Stored dataset items
════════
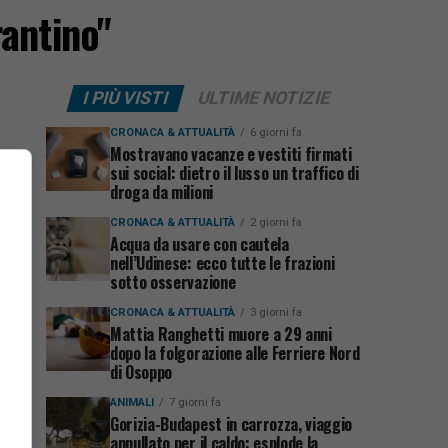
rantino"
I PIÙ VISTI
ULTIME NOTIZIE
CRONACA & ATTUALITÀ
6 giorni fa
Mostravano vacanze e vestiti firmati
sui social: dietro il lusso un traffico di
droga da milioni
CRONACA & ATTUALITÀ
2 giorni fa
Acqua da usare con cautela
nell’Udinese: ecco tutte le frazioni
sotto osservazione
CRONACA & ATTUALITÀ
3 giorni fa
Mattia Ranghetti muore a 29 anni
dopo la folgorazione alle Ferriere Nord
di Osoppo
ANIMALI
7 giorni fa
Gorizia-Budapest in carrozza, viaggio
annullato per il caldo: esplode la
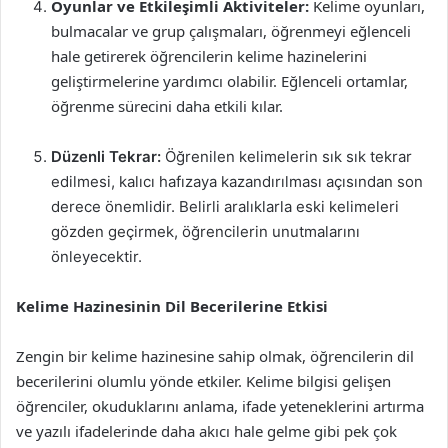
Oyunlar ve Etkileşimli Aktiviteler:
Kelime oyunları,
bulmacalar ve grup çalışmaları, öğrenmeyi eğlenceli
hale getirerek öğrencilerin kelime hazinelerini
geliştirmelerine yardımcı olabilir. Eğlenceli ortamlar,
öğrenme sürecini daha etkili kılar.
Düzenli Tekrar:
Öğrenilen kelimelerin sık sık tekrar
edilmesi, kalıcı hafızaya kazandırılması açısından son
derece önemlidir. Belirli aralıklarla eski kelimeleri
gözden geçirmek, öğrencilerin unutmalarını
önleyecektir.
Kelime Hazinesinin Dil Becerilerine Etkisi
Zengin bir kelime hazinesine sahip olmak, öğrencilerin dil
becerilerini olumlu yönde etkiler. Kelime bilgisi gelişen
öğrenciler, okuduklarını anlama, ifade yeteneklerini artırma
ve yazılı ifadelerinde daha akıcı hale gelme gibi pek çok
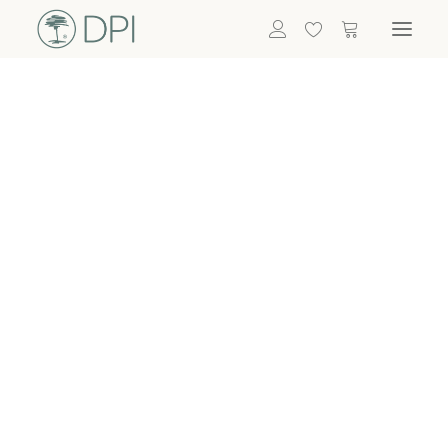
Hortensien
ALLE BLUMEN
DPI SHOP
GRÜNPFLANZEN
Eukalyptus
Bambus
Efeu
Bitte
Bonsai
einloggen, um
Palmen
Details zu
ALLE GRÜNPFLANZEN
ACCESSOIRES
sehen
Vasen & Töpfe
Laternen
Dekoartikel & Skulpturen
Lebensmittel
Kerzenhalter
ALLE ACCESSOIRES
Termin buchen
Nachricht schreiben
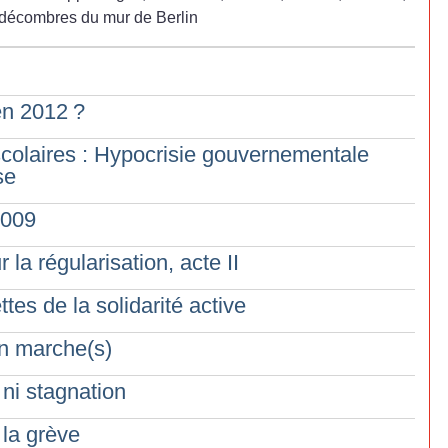
s décombres du mur de Berlin
 en 2012
?
scolaires : Hypocrisie gouvernementale
se
2009
la régularisation, acte II
tes de la solidarité active
en marche(s)
 ni stagnation
 la grève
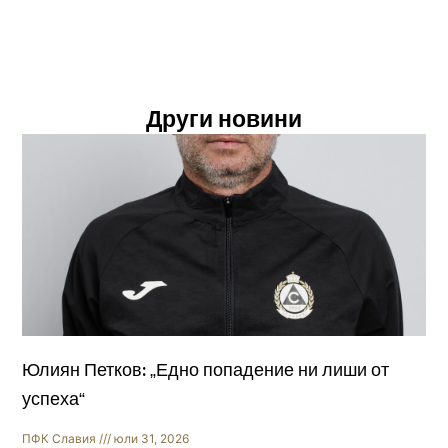
Други новини
Юлиян Петков: „Едно попадение ни лиши от
успеха“
ПФК Славия
юли 31, 2026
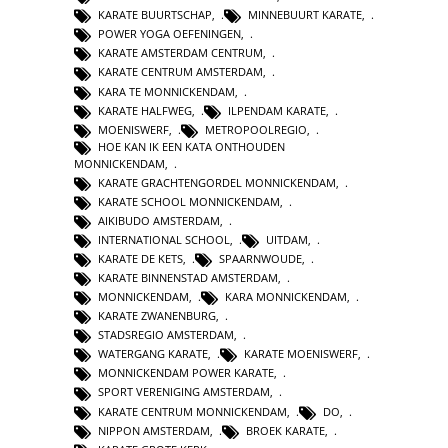
KARATE BUURTSCHAP
,
MINNEBUURT KARATE
,
POWER YOGA OEFENINGEN
,
KARATE AMSTERDAM CENTRUM
,
KARATE CENTRUM AMSTERDAM
,
KARA TE MONNICKENDAM
,
KARATE HALFWEG
,
ILPENDAM KARATE
,
MOENISWERF
,
METROPOOLREGIO
,
HOE KAN IK EEN KATA ONTHOUDEN
MONNICKENDAM
,
KARATE GRACHTENGORDEL MONNICKENDAM
,
KARATE SCHOOL MONNICKENDAM
,
AIKIBUDO AMSTERDAM
,
INTERNATIONAL SCHOOL
,
UITDAM
,
KARATE DE KETS
,
SPAARNWOUDE
,
KARATE BINNENSTAD AMSTERDAM
,
MONNICKENDAM
,
KARA MONNICKENDAM
,
KARATE ZWANENBURG
,
STADSREGIO AMSTERDAM
,
WATERGANG KARATE
,
KARATE MOENISWERF
,
MONNICKENDAM POWER KARATE
,
SPORT VERENIGING AMSTERDAM
,
KARATE CENTRUM MONNICKENDAM
,
DO
,
NIPPON AMSTERDAM
,
BROEK KARATE
,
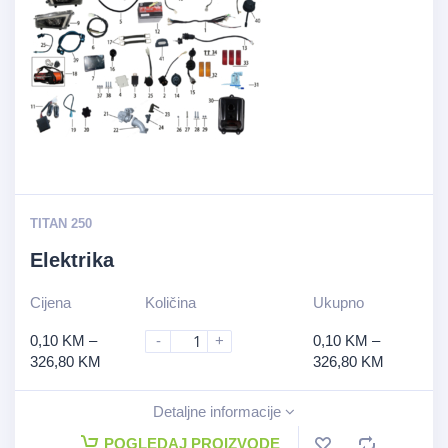
TITAN 250
Elektrika
Cijena
Količina
Ukupno
0,10
KM
–
-
+
0,10
KM
–
326,80
KM
326,80
KM
Detaljne informacije
POGLEDAJ PROIZVODE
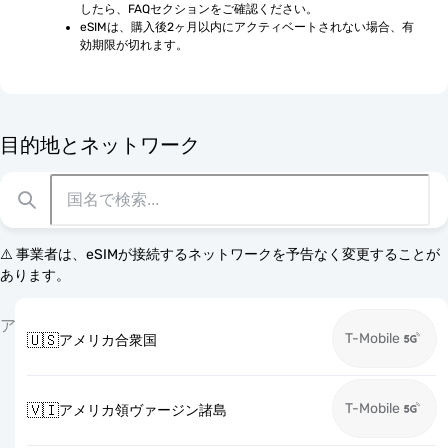
したら、FAQセクションをご確認ください。
eSIMは、購入後2ヶ月以内にアクティベートされない場合、有
効期限が切れます。
目的地とネットワーク
⚠️ 事業者は、eSIMが接続するネットワークを予告なく変更することが
あります。
ア
T-Mobile
🇺🇸
アメリカ合衆国
T-Mobile
🇻🇮
アメリカ領ヴァージン諸島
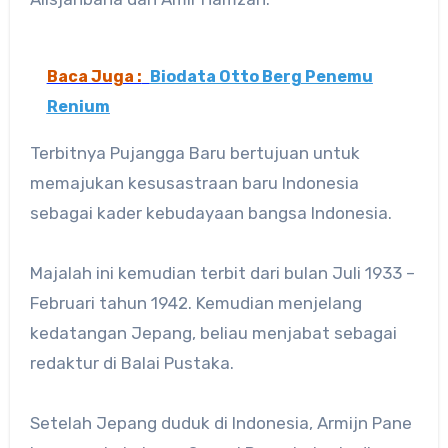
Baca Juga :
Biodata Otto Berg Penemu
Renium
Terbitnya Pujangga Baru bertujuan untuk
memajukan kesusastraan baru Indonesia
sebagai kader kebudayaan bangsa Indonesia.
Majalah ini kemudian terbit dari bulan Juli 1933 –
Februari tahun 1942. Kemudian menjelang
kedatangan Jepang, beliau menjabat sebagai
redaktur di Balai Pustaka.
Setelah Jepang duduk di Indonesia, Armijn Pane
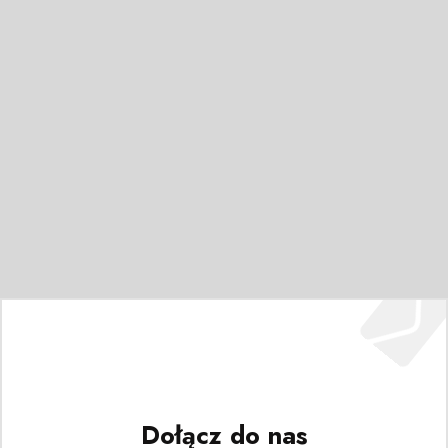
Dołącz do nas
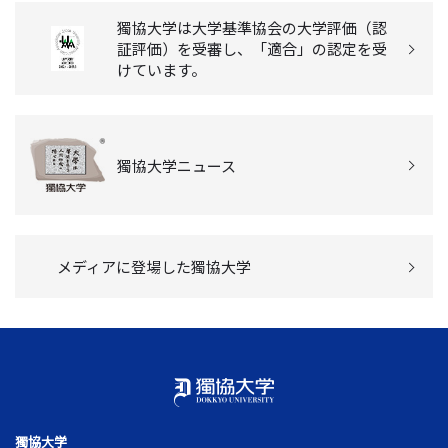
獨協大学は大学基準協会の大学評価（認
証評価）を受審し、「適合」の認定を受
けています。
獨協大学ニュース
メディアに登場した獨協大学
獨協大学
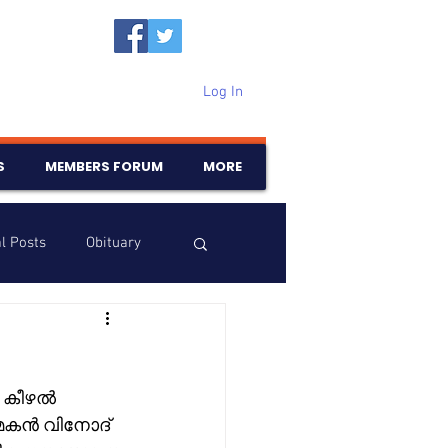
Log In
S
MEMBERS FORUM
MORE
l Posts
Obituary
Samajam
Birthdays
ര കീഴൽ 
 മകൻ വിനോദ് 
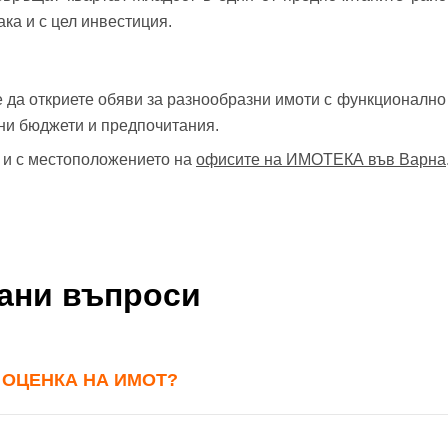
ака и с цел инвестиция.
 да откриете обяви за разнообразни имоти с функционално
чни бюджети и предпочитания.
е и с местоположението на
офисите на ИМОТЕКА във Варна
вани въпроси
 ОЦЕНКА НА ИМОТ?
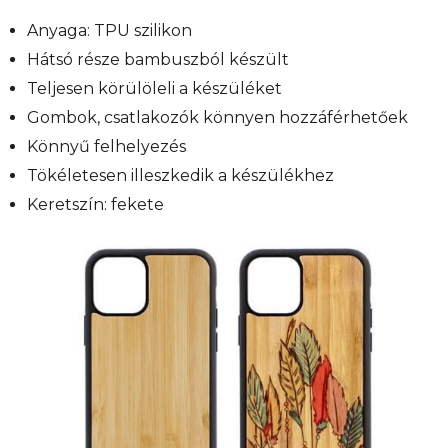
Anyaga: TPU szilikon
Hátsó része bambuszból készült
Teljesen körülöleli a készüléket
Gombok, csatlakozók könnyen hozzáférhetőek
Könnyű felhelyezés
Tökéletesen illeszkedik a készülékhez
Keretszín: fekete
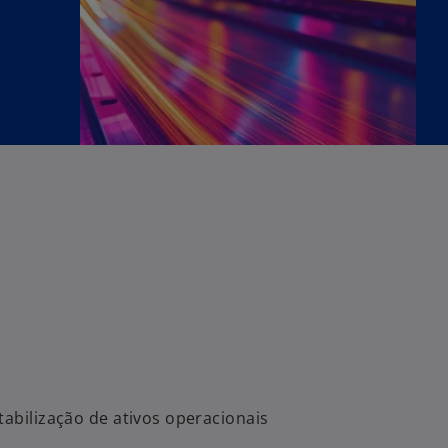
abilização de ativos operacionais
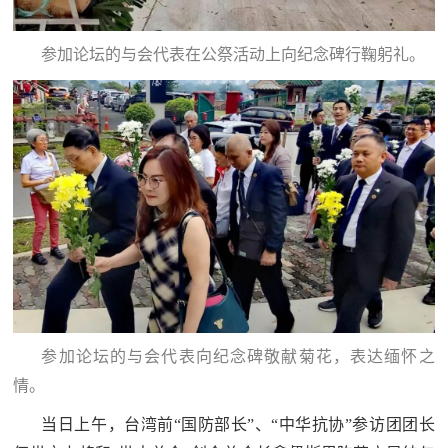
参加论坛的与会代表在公祭活动上向纪念碑行鞠躬礼。
参加论坛的与会代表向纪念碑敬献菊花，表达缅怀之
情。
当日上午，台湾前“国防部长”、“中华抗协”参访团团长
════════
Make an exact copy of only those lines that run from the line with "abilização de ativos operacionais" through the end of the records, excluding pictures.

# RESULT OF THIS TASK
abilização de ativos operacionais
参加论坛的与会代表在公祭活动上向纪念碑行鞠躬礼。
参加论坛的与会代表向纪念碑敬献菊花，表达缅怀之
情。
当日上午，台湾前“国防部长”、“中华抗协”参访团团长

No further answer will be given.